>>>>>

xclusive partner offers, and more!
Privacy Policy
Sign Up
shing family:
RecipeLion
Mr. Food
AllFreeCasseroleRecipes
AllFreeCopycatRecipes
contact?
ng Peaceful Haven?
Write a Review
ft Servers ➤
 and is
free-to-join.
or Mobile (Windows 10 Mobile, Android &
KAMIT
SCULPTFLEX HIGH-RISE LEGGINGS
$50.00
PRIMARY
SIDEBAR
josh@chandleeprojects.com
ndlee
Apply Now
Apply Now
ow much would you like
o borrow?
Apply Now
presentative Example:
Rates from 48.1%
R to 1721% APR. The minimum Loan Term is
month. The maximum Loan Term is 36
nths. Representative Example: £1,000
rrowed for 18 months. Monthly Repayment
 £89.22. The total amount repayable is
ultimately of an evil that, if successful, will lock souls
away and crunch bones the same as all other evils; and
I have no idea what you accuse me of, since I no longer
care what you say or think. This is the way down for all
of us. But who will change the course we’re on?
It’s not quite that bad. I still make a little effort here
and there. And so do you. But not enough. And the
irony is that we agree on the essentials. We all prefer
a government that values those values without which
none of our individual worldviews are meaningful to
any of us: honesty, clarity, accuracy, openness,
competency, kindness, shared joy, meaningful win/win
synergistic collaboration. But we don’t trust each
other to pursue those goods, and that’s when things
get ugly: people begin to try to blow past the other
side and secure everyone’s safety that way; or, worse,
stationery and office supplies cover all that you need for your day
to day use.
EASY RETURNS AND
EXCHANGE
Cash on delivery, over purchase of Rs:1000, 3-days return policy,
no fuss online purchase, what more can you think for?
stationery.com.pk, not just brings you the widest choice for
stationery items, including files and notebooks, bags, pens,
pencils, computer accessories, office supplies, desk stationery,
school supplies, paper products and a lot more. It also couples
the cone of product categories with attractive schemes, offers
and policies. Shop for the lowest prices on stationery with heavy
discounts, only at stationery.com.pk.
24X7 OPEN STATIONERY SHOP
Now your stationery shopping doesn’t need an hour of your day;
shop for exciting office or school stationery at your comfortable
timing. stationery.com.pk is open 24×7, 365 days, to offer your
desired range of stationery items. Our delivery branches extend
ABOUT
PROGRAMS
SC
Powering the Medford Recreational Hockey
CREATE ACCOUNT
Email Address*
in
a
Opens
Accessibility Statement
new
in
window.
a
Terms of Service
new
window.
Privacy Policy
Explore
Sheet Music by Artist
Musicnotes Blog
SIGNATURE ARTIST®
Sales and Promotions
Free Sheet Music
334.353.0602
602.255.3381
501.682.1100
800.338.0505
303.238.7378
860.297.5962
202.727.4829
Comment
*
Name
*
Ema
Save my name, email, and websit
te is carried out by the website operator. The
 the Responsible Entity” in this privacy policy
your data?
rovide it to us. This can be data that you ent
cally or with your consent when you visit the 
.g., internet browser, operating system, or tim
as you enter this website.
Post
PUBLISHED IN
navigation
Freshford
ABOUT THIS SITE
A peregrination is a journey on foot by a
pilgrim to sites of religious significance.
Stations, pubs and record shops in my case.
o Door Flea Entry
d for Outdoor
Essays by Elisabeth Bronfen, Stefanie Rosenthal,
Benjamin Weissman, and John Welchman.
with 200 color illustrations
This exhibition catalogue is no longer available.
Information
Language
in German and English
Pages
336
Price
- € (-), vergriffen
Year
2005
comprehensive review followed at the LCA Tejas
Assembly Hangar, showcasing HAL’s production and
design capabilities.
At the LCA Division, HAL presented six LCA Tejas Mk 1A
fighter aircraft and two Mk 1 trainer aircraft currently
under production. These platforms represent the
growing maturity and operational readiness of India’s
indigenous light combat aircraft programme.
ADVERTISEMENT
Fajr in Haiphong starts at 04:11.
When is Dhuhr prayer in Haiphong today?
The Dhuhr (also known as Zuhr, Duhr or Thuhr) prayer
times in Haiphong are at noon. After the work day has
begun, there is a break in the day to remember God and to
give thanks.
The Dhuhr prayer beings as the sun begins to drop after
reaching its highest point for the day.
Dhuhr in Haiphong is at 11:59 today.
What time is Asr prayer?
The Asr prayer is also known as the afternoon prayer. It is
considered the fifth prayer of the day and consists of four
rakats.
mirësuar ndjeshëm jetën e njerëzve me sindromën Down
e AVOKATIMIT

<<<<<

## DESCRIPTION OF THE TASK
The lines to reproduce run from the one that contains "considered the fifth" through the last line above; copy them exactly.

## WRITTEN RESPONSE
considered the fifth prayer of the day and consists of four
rakats.
mirësuar ndjeshëm jetën e njerëzve me sindromën Down
e AVOKATIMIT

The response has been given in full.